It is a basic structural view of the battery of the present invention. It is a graph which shows the result of the charging / discharging test of the battery of Examples 4, 5, and 8. It is a graph which shows the cycling characteristics of the battery of Example 4, 6, and 7. FIG.

A lithium secondary battery according to the present invention includes a positive electrode layer having at least a lithium-containing metal oxide or metal oxide as an active material, a negative electrode layer having at least an Li metal, a Li alloy, or a carbon material as an active material, and an electrolyte solution therebetween. And a polymer electrolyte layer. Further, in the lithium secondary battery according to the present invention, the positive electrode layer and / or the negative electrode layer includes a polymer electrolyte matrix layer containing an electrolytic solution and a polymer, and the ionic conductivity of the polymer electrolyte constituting the polymer electrolyte layer is It is characterized by being lower than the ionic conductivity of the polymer electrolyte constituting the polymer electrolyte matrix layer. Furthermore, the lithium secondary battery according to the present invention includes a polymer fiber or a microporous membrane separator in which the polymer electrolyte has an air permeability of 1 to 500 sec / cm ³ . The polymer fiber or microporous membrane separator is made of polypropylene fiber, polyethylene fiber or polyester fiber. Further, the polymer electrolyte layer is composed of an ion conductive polymer and a polymer fiber or a microporous membrane separator, and a weight ratio of the ion conductive polymer and the polymer fiber or the microporous membrane separator is 91: 9 to 50. : 50.

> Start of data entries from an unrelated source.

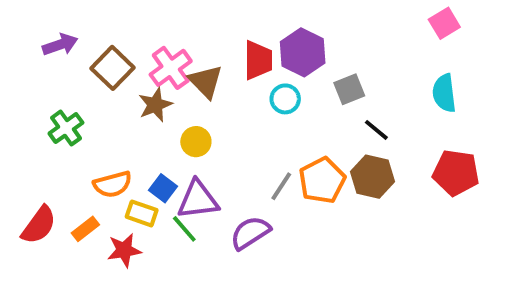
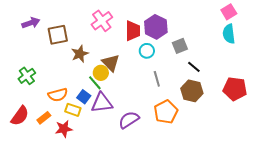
brown square: (113, 68) -> (58, 35), turned 35
pink cross: (171, 68) -> (102, 21), moved
brown triangle: (206, 81) -> (111, 63), moved
cyan semicircle: (444, 93) -> (229, 34), moved
green cross: (66, 128) -> (27, 76), moved
orange pentagon: (322, 180) -> (166, 112), moved
gray line: (281, 186) -> (157, 79), moved, turned -49
green line: (184, 229) -> (95, 83), moved

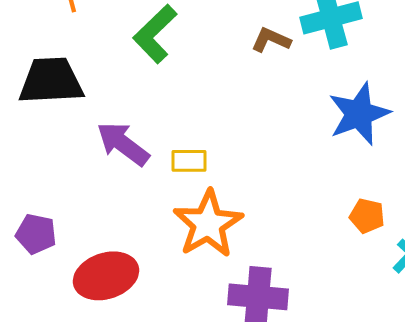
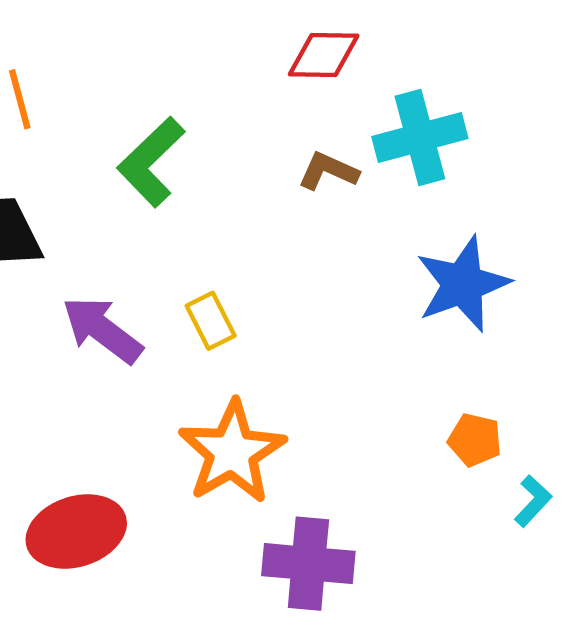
yellow rectangle: (189, 161) -> (211, 321), moved, turned 63

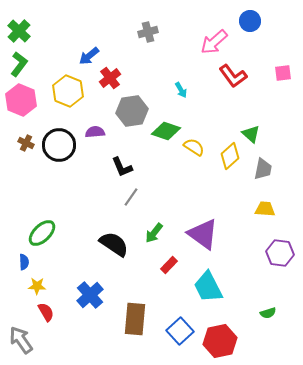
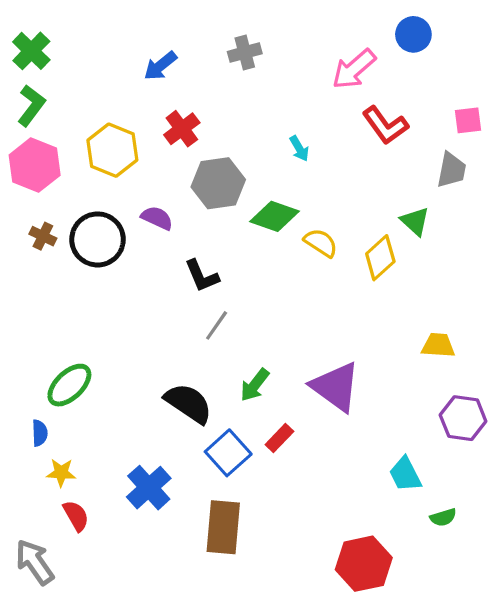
blue arrow: (89, 56) -> (160, 66), moved
purple semicircle: (95, 132) -> (157, 218), turned 30
gray trapezoid: (263, 169) -> (451, 170), moved
cyan trapezoid: (208, 287) -> (405, 474), moved, size x0.7
blue square: (180, 331) -> (228, 453), moved

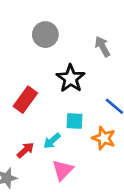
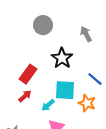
cyan square: (75, 121) -> (65, 90), size x1.5
red arrow: (25, 150) -> (25, 96), moved

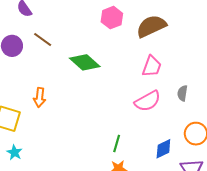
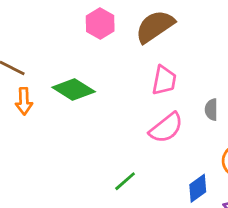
orange arrow: (39, 97) -> (24, 101), moved
green line: (117, 144) -> (125, 181), moved, turned 42

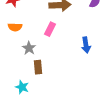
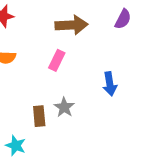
gray star: (29, 48) -> (64, 107), moved

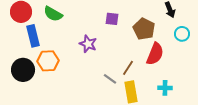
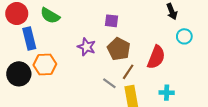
brown pentagon: (144, 29) -> (119, 49), moved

In this way, by using a polymer electrolyte having a conductivity lower than that of the polymer electrolyte contained in the positive electrode layer and / or the negative electrode layer in the polymer electrolyte layer, the mechanical strength of the electrolyte layer is increased. Sometimes the incidence of short circuits in the battery decreases.
Further, the ionic conductivity of the polymer electrolyte constituting the polymer electrolyte layer is preferably 0.1 mS / cm or more at room temperature. When it is lower than 0.1 mS / cm, the battery performance is remarkably deteriorated, which is not preferable. More preferably, it is 1-1000 mS / cm. On the other hand, the ionic conductivity of the polymer electrolyte contained in the positive electrode layer and / or the negative electrode layer is preferably 1.4 times or more that of the polymer electrolyte constituting the polymer electrolyte layer, and is 1.4 to 4.1 times that of the polymer electrolyte. It is more preferable that

As the polymer electrolyte layer, a gel polymer electrolyte layer holding a non-aqueous electrolyte solution is used, and the electrolyte layer includes polymer fibers or a microporous membrane separator.
In the case of the polymer electrolyte layer, the ionic conductivity is lower than that of the electrolytic solution. Therefore, in order to improve the ionic conductivity, a gel-like polymer electrolyte in which a nonaqueous electrolytic solution is held in the polymer matrix is used. The capacity, particularly the discharge capacity during high load discharge can be increased. However, since the gel polymer electrolyte has low mechanical strength, the occurrence rate of short circuit during battery assembly is high. Therefore, by holding the gel polymer electrolyte in the polymer fiber or microporous membrane separator, it is possible to increase the discharge capacity, particularly during high-load discharge, and to suppress the occurrence of short circuits during battery assembly. It is preferable because it is possible.

  The weight ratio of the ion conductive polymer (polymer electrolyte) constituting the polymer matrix layer to the lithium salt-containing nonaqueous electrolytic solution is preferably more than 2:98. That is, when the weight ratio of the ion conductive polymer is smaller than 2, the non-aqueous electrolyte cannot be sufficiently retained, and the non-aqueous electrolyte may ooze out from the gel polymer electrolyte.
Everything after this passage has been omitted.